How to lose fat fast
How to lose fat fast
So What Does All This Mean?
As we have seen, and scientists have long known, weight gain and obesity are the result of a multitude of genetic, biological, environmental, and psychological factors. But by reviewing, understanding, and learning to control how we react to these perceived obstacles, including a genetic predisposition to obesity, we can succeed in losing weight and keeping it off. In other words, controlling your weight really means learning to control the availability, composition, and portion size of the food in your personal environment, and monitoring your psycho-social behaviors with regard to food so that you will be able to intervene and modify those behaviors in real world situations.
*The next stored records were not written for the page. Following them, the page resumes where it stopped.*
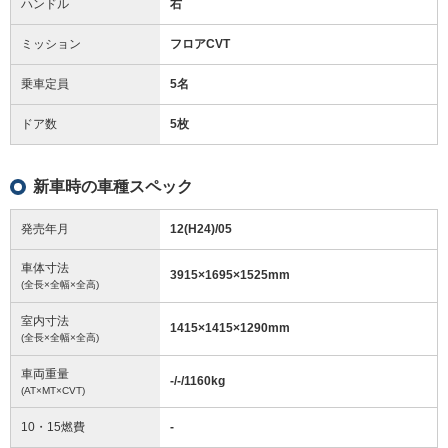
ハンドル
右
ミッション
フロアCVT
乗車定員
5名
ドア数
5枚
新車時の車種スペック
発売年月
12(H24)/05
車体寸法
3915
×
1695
×
1525
mm
(全長×全幅×全高)
室内寸法
1415
×
1415
×
1290
mm
(全長×全幅×全高)
車両重量
-/-/1160
kg
(AT×MT×CVT)
10・15燃費
-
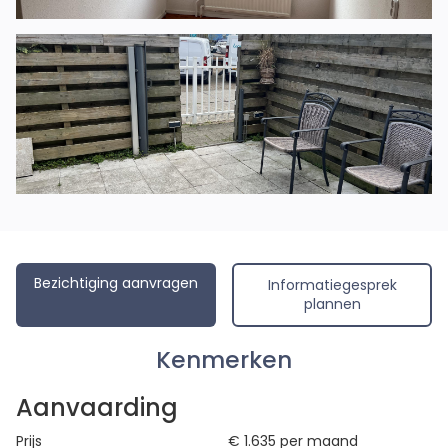
Bezichtiging aanvragen
Informatiegesprek
plannen
Kenmerken
Aanvaarding
Prijs
€ 1.635
per maand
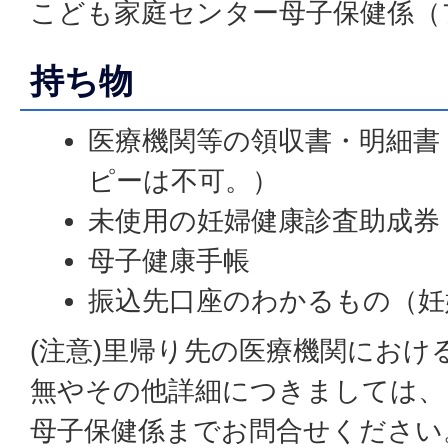
こども家庭センター母子保健係（
持ち物
医療機関等の領収書・明細書
ピーは不可。）
未使用の妊婦健康診査助成券
母子健康手帳
振込先口座のわかるもの（妊
(注意)里帰り先の医療機関におけ
無やその他詳細につきましては、
母子保健係までお問合せください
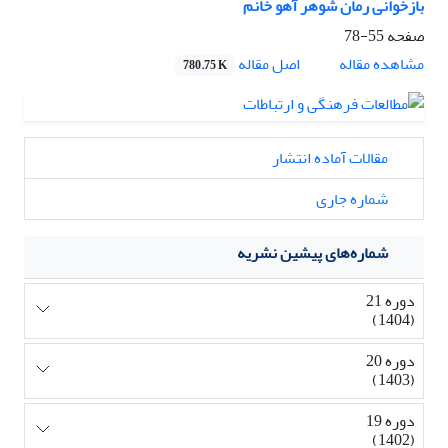
بازخوانی رمان شوهر آهو خانم
صفحه
55-78
اصل مقاله
مشاهده مقاله
780.75 K
مقالات آماده انتشار
شماره جاری
شماره‌های پیشین نشریه
دوره 21
(1404)
دوره 20
(1403)
دوره 19
(1402)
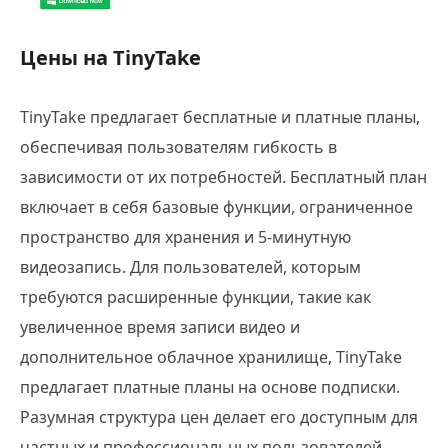
Цены на TinyTake
TinyTake предлагает бесплатные и платные планы,
обеспечивая пользователям гибкость в
зависимости от их потребностей. Бесплатный план
включает в себя базовые функции, ограниченное
пространство для хранения и 5-минутную
видеозапись. Для пользователей, которым
требуются расширенные функции, такие как
увеличенное время записи видео и
дополнительное облачное хранилище, TinyTake
предлагает платные планы на основе подписки.
Разумная структура цен делает его доступным для
частных и профессиональных пользователей.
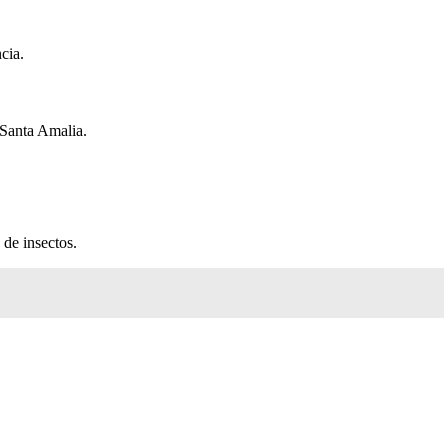
cia.
e Santa Amalia.
 de insectos.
One British study, published in Obesity Research, stated the problem (and the solution) this way:
Food intake (eating) is a form of behavior that is subject to conscious control. In practice, many obese and weight-gaining individuals claim that their eating is out of (their) control. Mechanistic models describe the interplay of biological and environmental forces that control food intake. However, because human food intake is characterized by individuals intervening to adjust their own patterns of behavior, food intake should reflect interactions among biology, environment, and attempted self-imposed control of behavior. [emphasis added.] If you think having confidence in yourself might not be particularly important for losing weight forever— think again. A study, conducted by Jacinda B. Roach, Phd, RD, and colleagues, and published in the Journal of the American Dietetic Association reports that when various methods for increasing confidence in their ability to control their weight and create their own outcome (e.g., reading empowering books, reviewing family history, nutrition education, and identifying their reasons for wanting to lose weight) 
 participants’ eating habits improved and their weight loss was greater. The process I’ll be taking you through in this book is designed to give you the kind of self-knowledge and skills that will evoke that very same confidence you need to make it happen.
To begin with, it ought to be obvious that once you lose weight, you need to keep the weight off by eating the same types of foods that helped shed the pounds— not by going back to consuming whole boxes of cookies in front of the TV. But it was never obvious to me. And, apparently, I’m not the only one who thought I’d become a member of the “eat-whatever-you-want” club.
I really believed that something had changed, and that I wouldn’t have to worry any more. That was my dream, but I now understand and accept that my dream simply needed to be altered slightly. I have found a place where I’m comfortable and happy— and able to control my weight— and so can you.